**THE TASK**
Check every line of the entries that follow, and copy the ones containing "DailyPay".
=== DATASET RECORDS ===
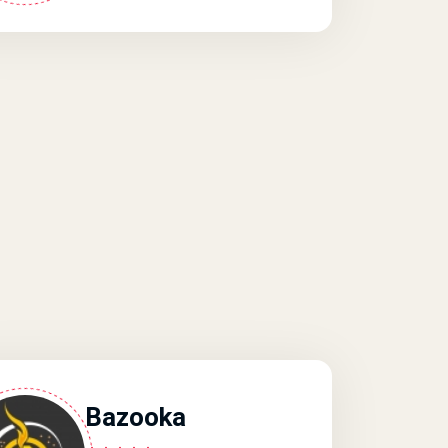
Bazooka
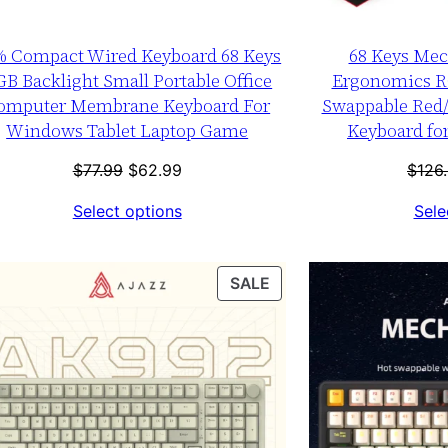
% Compact Wired Keyboard 68 Keys
68 Keys Mec
B Backlight Small Portable Office
Ergonomics R
omputer Membrane Keyboard For
Swappable Red
Windows Tablet Laptop Game
Keyboard for
Original
Current
$
77.99
$
62.99
$
126
price
price
Select options
Sele
was:
is:
$77.99.
$62.99.
T
PRODUCT
SALE
ON
SALE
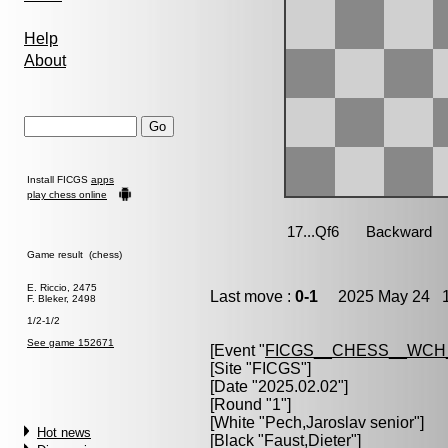
Help
About
Install FICGS
apps
play chess online
Game result (chess)
E. Riccio, 2475
Last move :
0-1
2025 May 24 1
F. Bleker, 2498
1/2-1/2
See game 152671
[Event "
FICGS__CHESS__WCH
[Site "FICGS"]
[Date "2025.02.02"]
[Round "1"]
[White "
Pech,Jaroslav senior
"]
Hot news
[Black "
Faust,Dieter
"]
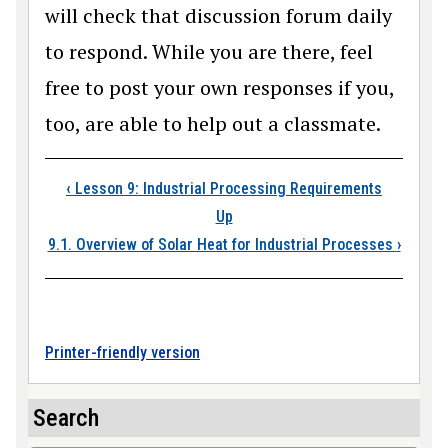
will check that discussion forum daily
to respond. While you are there, feel
free to post your own responses if you,
too, are able to help out a classmate.
Book traversal links
‹
Lesson 9: Industrial Processing Requirements
Up
9.1. Overview of Solar Heat for Industrial Processes
›
Printer-friendly version
Search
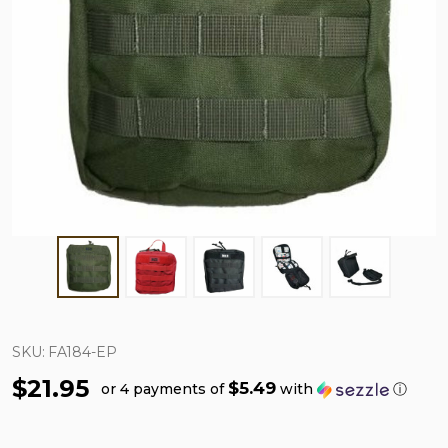
SKU:
FA184-EP
$21.95
$5.49
or 4 payments of
with
ⓘ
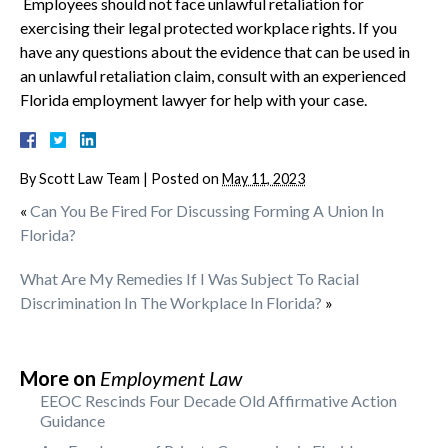
Employees should not face unlawful retaliation for
exercising their legal protected workplace rights. If you
have any questions about the evidence that can be used in
an unlawful retaliation claim, consult with an experienced
Florida employment lawyer for help with your case.
By
Scott Law Team
|
Posted on
May 11, 2023
«
Can You Be Fired For Discussing Forming A Union In
Florida?
What Are My Remedies If I Was Subject To Racial
Discrimination In The Workplace In Florida?
»
More on
Employment Law
EEOC Rescinds Four Decade Old Affirmative Action
Guidance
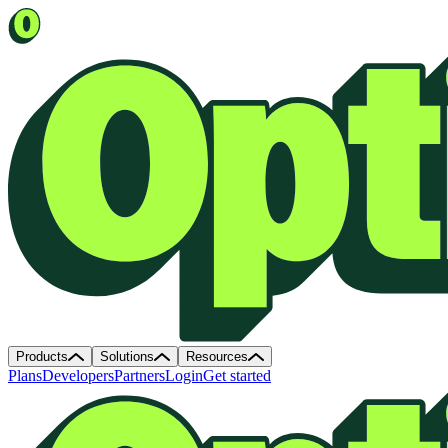
Products
Solutions
Resources
Plans
Developers
Partners
Login
Get started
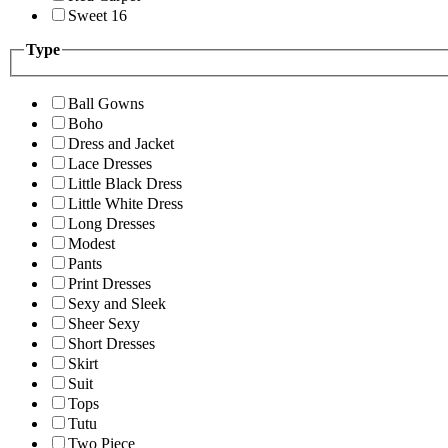
Sweet 16
Type
Ball Gowns
Boho
Dress and Jacket
Lace Dresses
Little Black Dress
Little White Dress
Long Dresses
Modest
Pants
Print Dresses
Sexy and Sleek
Sheer Sexy
Short Dresses
Skirt
Suit
Tops
Tutu
Two Piece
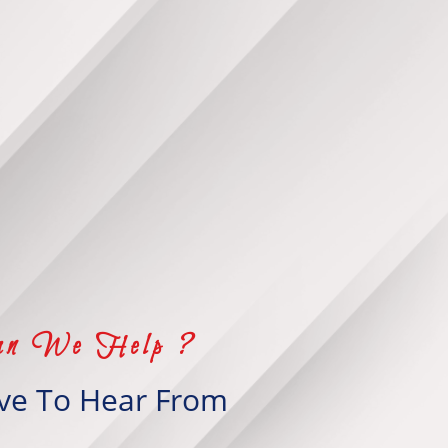
n We Help ?
ve To Hear From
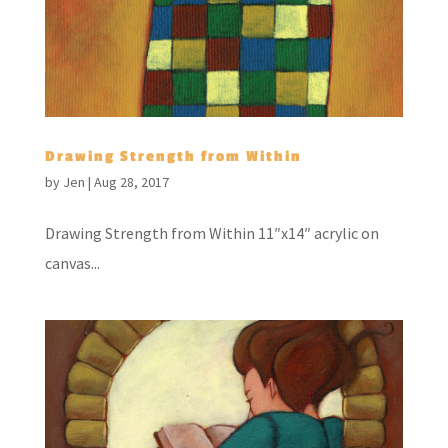
Drawing Strength from Within
by
Jen
|
Aug 28, 2017
Drawing Strength from Within 11″x14″ acrylic on
canvas...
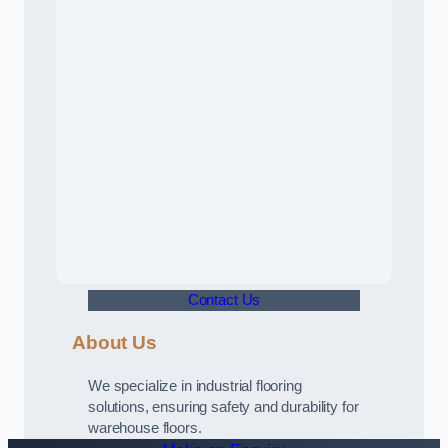
Contact Us
About Us
We specialize in industrial flooring
solutions, ensuring safety and durability for
warehouse floors.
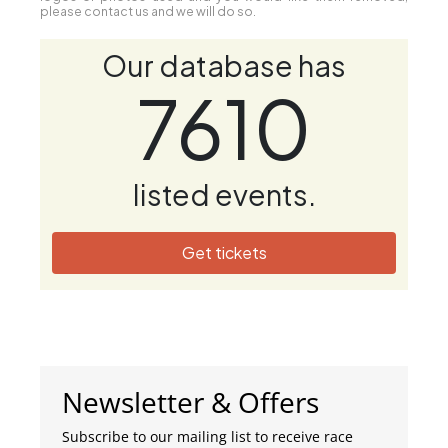
please contact us and we will do so.
Our database has
7610
listed events.
Get tickets
Newsletter & Offers
Subscribe to our mailing list to receive race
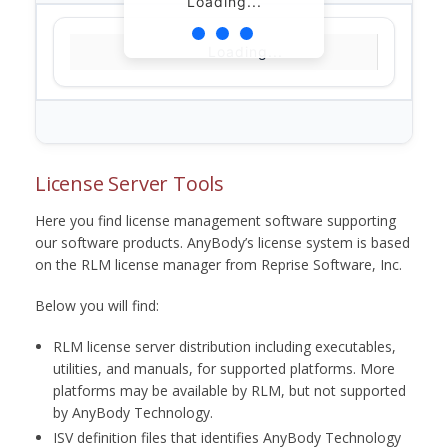
Loading...
Loading...
License Server Tools
Here you find license management software supporting
our software products. AnyBody’s license system is based
on the RLM license manager from Reprise Software, Inc.
Below you will find:
RLM license server distribution including executables,
utilities, and manuals, for supported platforms. More
platforms may be available by RLM, but not supported
by AnyBody Technology.
ISV definition files that identifies AnyBody Technology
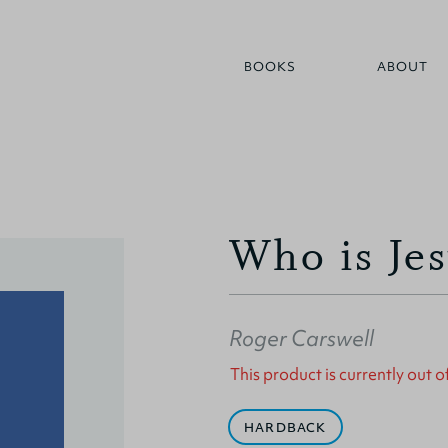
BOOKS
ABOUT
Who is Je
Roger Carswell
This product is currently out o
HARDBACK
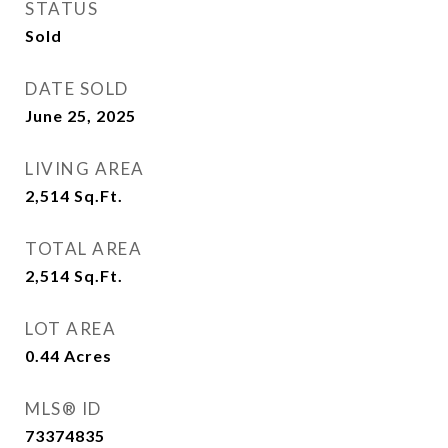
STATUS
Sold
DATE SOLD
June 25, 2025
LIVING AREA
2,514
Sq.Ft.
TOTAL AREA
2,514
Sq.Ft.
LOT AREA
0.44
Acres
MLS® ID
73374835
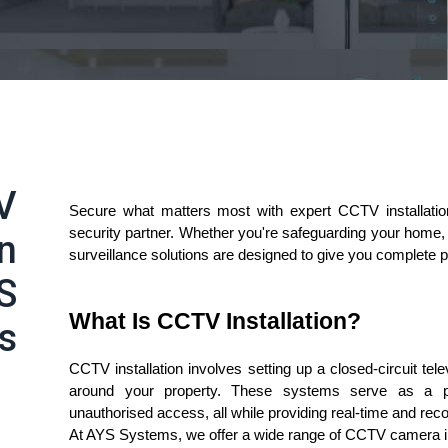
V
Secure what matters most with expert CCTV installati
security partner. Whether you're safeguarding your home, r
in
surveillance solutions are designed to give you complete 
S
What Is CCTV Installation?
s
CCTV installation involves setting up a closed-circuit tel
around your property. These systems serve as a powe
unauthorised access, all while providing real-time and rec
At AYS Systems, we offer a wide range of CCTV camera ins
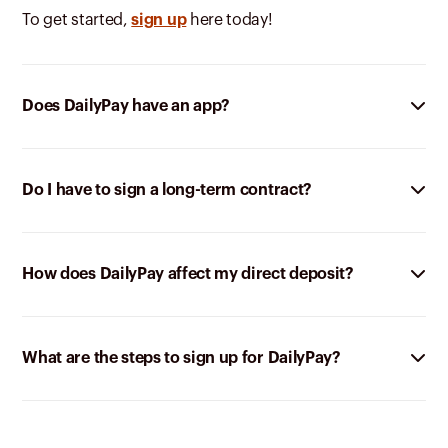
To get started,
sign up
here today!
Does DailyPay have an app?
Do I have to sign a long-term contract?
How does DailyPay affect my direct deposit?
What are the steps to sign up for DailyPay?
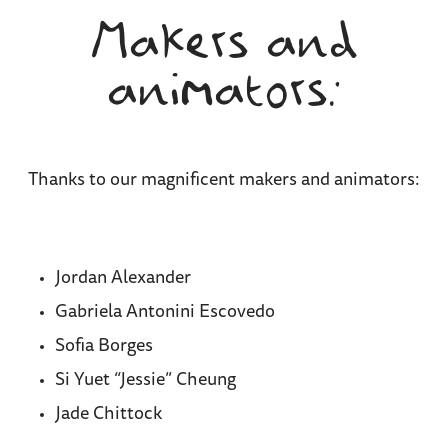
Makers and
animators:
Thanks to our magnificent makers and animators:
Jordan Alexander
Gabriela Antonini Escovedo
Sofia Borges
Si Yuet “Jessie” Cheung
Jade Chittock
===
**ANSWER SPACE**
Does DailyPay have an app?
How does DailyPay affect my direct deposit?
What are the steps to sign up for DailyPay?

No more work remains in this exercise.